A lump formed in my throat. God, I missed her. I fucked it up. I don’t know what I could have done differently back then—I was a biker through and through, and that was the part she hated most. The open road was burned into my bones. My club was the only family I’d ever known. I couldn’t be the man that Hattie wanted.
But I wish I could have been. I wish I could have changed into someone completely different if it meant she would finally be happy instead of pained and full of remorse when she looked at me.
“I’d appreciate it if you stopped flirting with my wife right in front of me, Decker,” I said.
“Ex-wife,” Hattie said, with a hint of that familiar sharpness appearing in her voice. “I’m not yours anymore, Neil. You have no claim on me. I can flirt with anyone I want to.”
Sourness burned on my tongue. After thirteen years apart, there was no doubt in my mind that Hattie had been dating other men. Hell, for all I knew, she was probably remarried by now.

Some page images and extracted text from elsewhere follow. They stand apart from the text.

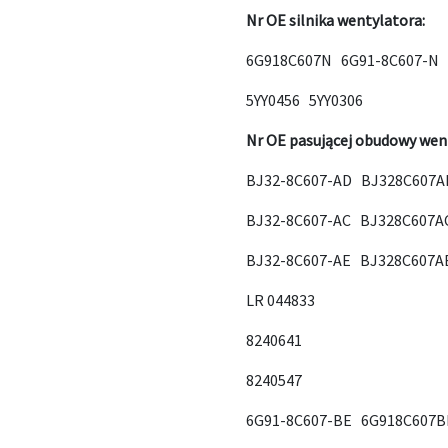
Nr OE silnika wentylatora:
6G918C607N 6G91-8C607-N
5YY0456 5YY0306
Nr OE pasującej obudowy wen
BJ32-8C607-AD BJ328C607A
BJ32-8C607-AC BJ328C607A
BJ32-8C607-AE BJ328C607A
LR 044833
8240641
8240547
6G91-8C607-BE 6G918C607B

My gaze dropped to her left hand, searching for a ring. A small glimmer of dumb, naïve, hope wanted to find my gold band on her finger. But I knew the likelihood of that wasn’t realistic, so I braced myself for another man’s ring to be there instead.
Her skin was bare. No gold band. No diamond engagement ring. Nothing.
I couldn’t decide if that was better or worse. Had she remained single after all these years? She’d always dreamed ofa white picket fence life—two kids, a dog, squabbling with the HOA over petty shit.